- _Problem statement_: Look through the records below for the line holding "регулярные встречи офлайн/". Write it out exactly, with each following line through the line holding "Стать лидером".

- _Entries supplied_:
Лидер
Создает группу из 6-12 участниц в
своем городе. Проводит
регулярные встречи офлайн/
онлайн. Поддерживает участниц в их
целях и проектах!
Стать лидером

---

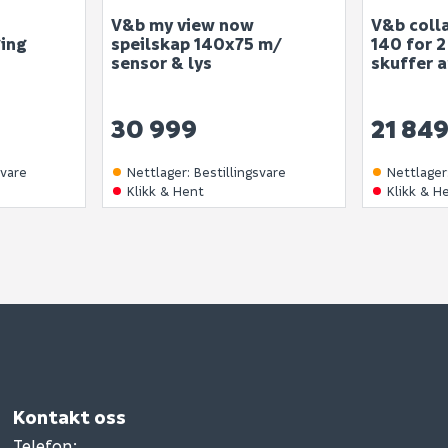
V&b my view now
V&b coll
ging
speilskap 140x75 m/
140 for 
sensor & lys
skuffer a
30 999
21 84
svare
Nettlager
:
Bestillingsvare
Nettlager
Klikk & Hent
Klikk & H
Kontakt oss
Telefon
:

- _Solution_:
регулярные встречи офлайн/
онлайн. Поддерживает участниц в их
целях и проектах!
Стать лидером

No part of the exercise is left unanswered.